We are only as impaired as we see ourselves!


  There are some words I don’t like when it comes to how general information describes autism. Impaired is one because I don’t feel or see that my child is impaired. He is extremely in tune with the world, so much so that he is unable to ignore it. His senses are so powerful that he sees and hears everything around him. As he has gotten older it has been easier for me to understand just how in tune he is and I even use it from time to time. Yesterday we were outside playing and while he was holding leaves up in the air so the light could show him the veins of the leaves I was sitting there trying once again to find a way to get him in the house without protest. Sometimes I use the bath time to manipulate him indoors but I like to find other tactics if it’s possible. I went in the house and put his favorite movie in at a normal volume and went back outside leaving the door wide open. He didn’t have to come right next to the door to hear it, but when he did he ran in to watch it. Amen, I was able to shut the door behind him and find a peaceful transition. That is not what I would call impairment at all because I couldn’t hear it and I was next to the door.
Another word or words I don’t like are birth defect.  I don’t see being born with a mind that doesn’t operate exactly like the general population as a defect at all. The definition of a defect is the general word for any kind of shortcoming or imperfection. If that’s the case we are all walking around with an undocumented case of birth defects. It is odd to me that because autism isn’t understood anyone would call it a defect. That is the society we live in isn’t it? If people don’t understand or are unwilling to understand on a personal level the person who carries the mystery must be the defective one.
            Disorder is another one that I could argue to the end of time. I can say because of the way my son processes information and operates through the day there is nothing disorderly about him. He is the definition of order sometimes because order eases him and if things don’t make sense he will focus as long as it takes to make sense of it, at least the little things. If we take him to a busy and crowded place he will focus on one thing at a time but eventually his desire to find order in everything around him becomes too much to organize in his mind.
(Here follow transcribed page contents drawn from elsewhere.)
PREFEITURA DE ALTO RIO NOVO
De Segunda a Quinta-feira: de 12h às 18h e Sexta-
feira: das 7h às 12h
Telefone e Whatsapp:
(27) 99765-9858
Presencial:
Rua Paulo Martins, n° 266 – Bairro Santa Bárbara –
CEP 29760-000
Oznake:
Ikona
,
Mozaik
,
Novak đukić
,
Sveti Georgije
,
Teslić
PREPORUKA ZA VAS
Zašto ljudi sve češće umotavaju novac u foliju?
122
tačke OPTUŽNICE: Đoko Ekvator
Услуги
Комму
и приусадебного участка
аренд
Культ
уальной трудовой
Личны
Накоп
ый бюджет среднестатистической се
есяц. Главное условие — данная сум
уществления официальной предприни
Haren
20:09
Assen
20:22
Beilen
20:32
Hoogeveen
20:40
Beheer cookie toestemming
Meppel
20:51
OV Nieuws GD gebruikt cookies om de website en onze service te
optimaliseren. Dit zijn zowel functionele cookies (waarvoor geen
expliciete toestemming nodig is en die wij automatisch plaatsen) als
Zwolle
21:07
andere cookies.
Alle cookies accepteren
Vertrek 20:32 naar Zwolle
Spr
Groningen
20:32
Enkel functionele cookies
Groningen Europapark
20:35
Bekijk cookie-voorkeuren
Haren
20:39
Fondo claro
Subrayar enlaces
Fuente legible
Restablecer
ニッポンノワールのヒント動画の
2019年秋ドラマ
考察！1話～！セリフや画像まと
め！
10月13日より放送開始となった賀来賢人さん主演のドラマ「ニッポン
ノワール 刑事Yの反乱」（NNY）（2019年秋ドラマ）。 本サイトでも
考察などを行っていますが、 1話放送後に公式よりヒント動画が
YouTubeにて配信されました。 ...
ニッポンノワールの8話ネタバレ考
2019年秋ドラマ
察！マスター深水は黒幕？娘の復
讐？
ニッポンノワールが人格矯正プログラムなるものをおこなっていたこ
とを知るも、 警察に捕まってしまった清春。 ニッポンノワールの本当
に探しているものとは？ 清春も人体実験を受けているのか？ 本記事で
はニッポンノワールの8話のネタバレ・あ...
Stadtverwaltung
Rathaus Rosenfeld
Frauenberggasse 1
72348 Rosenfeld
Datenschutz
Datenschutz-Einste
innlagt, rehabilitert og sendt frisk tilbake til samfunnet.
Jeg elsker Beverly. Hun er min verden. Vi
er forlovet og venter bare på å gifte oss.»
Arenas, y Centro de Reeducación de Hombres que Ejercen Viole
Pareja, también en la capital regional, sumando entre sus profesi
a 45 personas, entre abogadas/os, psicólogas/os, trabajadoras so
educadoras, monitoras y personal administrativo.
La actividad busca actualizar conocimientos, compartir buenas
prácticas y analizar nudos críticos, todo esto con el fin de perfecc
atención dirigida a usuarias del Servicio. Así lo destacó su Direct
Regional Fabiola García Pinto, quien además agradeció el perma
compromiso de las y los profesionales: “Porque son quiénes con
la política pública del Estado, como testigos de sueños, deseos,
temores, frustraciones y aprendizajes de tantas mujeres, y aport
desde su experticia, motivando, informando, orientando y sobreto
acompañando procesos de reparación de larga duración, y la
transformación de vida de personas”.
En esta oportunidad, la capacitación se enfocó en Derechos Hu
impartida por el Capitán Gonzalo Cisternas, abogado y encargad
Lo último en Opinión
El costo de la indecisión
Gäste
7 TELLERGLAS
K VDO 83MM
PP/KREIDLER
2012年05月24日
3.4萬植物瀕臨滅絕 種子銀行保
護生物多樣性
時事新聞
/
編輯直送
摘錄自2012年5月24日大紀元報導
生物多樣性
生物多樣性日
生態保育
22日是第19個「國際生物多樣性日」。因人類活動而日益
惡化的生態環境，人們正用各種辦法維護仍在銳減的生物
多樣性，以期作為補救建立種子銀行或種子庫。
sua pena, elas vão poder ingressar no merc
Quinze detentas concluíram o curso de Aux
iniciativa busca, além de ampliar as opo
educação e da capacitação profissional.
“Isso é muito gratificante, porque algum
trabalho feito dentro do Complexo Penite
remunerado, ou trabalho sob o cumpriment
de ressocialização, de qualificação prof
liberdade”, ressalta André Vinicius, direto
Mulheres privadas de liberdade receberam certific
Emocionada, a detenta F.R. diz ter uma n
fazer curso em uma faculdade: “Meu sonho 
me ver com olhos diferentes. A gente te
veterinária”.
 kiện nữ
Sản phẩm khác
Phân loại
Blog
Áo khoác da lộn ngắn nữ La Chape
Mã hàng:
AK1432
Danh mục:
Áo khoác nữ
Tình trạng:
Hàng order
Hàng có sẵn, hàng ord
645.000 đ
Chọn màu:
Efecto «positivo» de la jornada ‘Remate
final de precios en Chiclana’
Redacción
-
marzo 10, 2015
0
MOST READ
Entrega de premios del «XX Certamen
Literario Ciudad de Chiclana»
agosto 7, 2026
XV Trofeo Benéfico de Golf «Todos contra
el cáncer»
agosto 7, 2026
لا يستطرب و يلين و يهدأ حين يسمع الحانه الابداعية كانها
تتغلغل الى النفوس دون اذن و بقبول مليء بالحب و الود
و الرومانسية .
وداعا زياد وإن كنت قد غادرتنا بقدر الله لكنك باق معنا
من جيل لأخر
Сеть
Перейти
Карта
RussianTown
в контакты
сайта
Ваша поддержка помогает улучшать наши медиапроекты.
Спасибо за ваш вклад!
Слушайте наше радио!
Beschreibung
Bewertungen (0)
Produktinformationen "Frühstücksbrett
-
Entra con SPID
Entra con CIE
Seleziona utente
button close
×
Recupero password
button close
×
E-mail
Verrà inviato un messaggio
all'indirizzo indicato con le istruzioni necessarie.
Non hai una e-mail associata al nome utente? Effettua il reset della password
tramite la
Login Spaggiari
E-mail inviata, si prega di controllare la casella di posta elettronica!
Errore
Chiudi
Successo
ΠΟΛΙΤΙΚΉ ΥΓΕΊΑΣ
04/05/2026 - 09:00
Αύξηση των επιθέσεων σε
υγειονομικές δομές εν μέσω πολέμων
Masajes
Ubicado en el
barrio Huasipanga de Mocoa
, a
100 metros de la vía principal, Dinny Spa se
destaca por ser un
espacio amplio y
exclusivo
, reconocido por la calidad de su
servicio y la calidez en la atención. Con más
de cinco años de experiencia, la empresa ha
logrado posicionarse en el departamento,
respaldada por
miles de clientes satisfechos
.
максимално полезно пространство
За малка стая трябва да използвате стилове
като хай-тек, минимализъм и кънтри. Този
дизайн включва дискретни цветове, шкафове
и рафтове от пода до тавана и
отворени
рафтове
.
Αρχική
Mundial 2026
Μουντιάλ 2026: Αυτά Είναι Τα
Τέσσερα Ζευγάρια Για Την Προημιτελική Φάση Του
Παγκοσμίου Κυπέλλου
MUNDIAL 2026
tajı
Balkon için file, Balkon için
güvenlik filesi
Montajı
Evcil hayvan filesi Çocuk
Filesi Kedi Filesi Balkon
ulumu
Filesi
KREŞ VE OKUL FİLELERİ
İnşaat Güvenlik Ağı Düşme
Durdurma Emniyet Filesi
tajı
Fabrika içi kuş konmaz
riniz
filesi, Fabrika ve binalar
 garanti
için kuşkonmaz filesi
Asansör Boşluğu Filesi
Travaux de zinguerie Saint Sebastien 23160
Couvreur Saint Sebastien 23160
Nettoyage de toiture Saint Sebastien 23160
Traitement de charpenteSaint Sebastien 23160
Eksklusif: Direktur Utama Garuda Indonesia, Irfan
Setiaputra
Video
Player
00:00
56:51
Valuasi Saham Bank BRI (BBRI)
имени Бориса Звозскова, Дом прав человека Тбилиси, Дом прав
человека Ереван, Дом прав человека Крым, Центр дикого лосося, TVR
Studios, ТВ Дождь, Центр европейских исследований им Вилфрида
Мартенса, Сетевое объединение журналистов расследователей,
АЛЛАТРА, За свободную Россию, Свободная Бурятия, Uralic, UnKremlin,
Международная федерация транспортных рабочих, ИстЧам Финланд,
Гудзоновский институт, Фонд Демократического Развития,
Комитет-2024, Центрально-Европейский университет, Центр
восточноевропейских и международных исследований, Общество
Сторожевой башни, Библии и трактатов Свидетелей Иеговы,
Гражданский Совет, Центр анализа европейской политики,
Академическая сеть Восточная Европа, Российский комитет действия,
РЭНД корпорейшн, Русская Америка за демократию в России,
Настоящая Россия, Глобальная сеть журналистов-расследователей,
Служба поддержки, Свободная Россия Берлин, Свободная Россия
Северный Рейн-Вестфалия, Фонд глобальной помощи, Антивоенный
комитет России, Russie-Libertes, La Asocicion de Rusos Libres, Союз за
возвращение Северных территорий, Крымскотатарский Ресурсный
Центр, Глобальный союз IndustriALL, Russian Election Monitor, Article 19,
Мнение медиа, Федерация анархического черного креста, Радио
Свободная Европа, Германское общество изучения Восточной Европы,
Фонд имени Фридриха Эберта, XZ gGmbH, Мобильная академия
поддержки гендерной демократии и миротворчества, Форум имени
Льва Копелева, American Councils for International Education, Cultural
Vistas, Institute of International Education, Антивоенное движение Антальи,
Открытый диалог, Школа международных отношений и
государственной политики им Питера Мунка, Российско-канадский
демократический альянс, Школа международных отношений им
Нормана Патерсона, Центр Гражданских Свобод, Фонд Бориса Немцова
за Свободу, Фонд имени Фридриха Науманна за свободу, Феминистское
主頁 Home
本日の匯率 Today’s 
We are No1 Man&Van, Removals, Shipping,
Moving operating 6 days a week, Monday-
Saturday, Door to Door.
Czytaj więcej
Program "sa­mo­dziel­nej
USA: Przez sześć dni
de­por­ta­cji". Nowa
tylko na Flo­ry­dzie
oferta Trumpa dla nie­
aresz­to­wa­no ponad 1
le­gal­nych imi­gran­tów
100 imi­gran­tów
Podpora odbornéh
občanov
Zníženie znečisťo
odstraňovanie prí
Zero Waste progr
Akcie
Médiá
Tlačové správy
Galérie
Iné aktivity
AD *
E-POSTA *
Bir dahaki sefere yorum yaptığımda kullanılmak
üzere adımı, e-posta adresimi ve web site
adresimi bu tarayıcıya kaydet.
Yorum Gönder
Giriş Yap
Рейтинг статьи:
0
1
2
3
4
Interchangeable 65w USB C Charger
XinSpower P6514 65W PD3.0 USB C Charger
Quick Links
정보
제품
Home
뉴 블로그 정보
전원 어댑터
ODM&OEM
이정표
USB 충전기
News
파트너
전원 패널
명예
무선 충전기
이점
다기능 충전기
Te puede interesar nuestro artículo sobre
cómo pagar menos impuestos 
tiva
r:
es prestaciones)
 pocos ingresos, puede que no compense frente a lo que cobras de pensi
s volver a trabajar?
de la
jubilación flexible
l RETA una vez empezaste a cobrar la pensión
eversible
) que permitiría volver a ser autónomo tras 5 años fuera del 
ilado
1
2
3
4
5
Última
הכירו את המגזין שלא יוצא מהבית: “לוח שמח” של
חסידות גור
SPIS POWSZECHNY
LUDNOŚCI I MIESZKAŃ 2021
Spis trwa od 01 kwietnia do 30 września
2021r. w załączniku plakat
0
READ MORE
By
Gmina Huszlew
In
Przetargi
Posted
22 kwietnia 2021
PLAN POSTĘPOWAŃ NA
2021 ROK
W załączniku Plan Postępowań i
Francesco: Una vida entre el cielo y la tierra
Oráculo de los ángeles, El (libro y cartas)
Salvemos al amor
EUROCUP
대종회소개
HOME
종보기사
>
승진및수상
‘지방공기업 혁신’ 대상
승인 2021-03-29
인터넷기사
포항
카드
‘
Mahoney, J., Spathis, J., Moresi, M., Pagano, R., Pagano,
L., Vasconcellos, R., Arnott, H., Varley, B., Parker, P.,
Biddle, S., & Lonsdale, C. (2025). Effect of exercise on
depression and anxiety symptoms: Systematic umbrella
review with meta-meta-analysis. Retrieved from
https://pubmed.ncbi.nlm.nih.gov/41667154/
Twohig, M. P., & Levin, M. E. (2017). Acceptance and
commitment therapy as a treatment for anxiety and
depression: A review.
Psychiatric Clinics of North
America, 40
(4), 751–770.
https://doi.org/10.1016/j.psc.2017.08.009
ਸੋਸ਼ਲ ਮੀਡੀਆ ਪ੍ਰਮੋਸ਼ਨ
Yes, that inability to adjust to chaos is a disorder but we all have it to a point, it just doesn’t hit us until we leave and feel exhausted from it.
           Having ADD has given me the pleasure of living in constant disorder but my son’s autism has actually helped me overcome some of that because it forces me to create order. I personally love that his so called disorder has helped to balance my so called disorder. Somewhere in there we find order in each other!
           Whatever label this perfect and orderly society puts on us I can find humor in because if we believe every word we read we all have birth defects, we all have a disorder, and we are only as impaired as we see ourselves.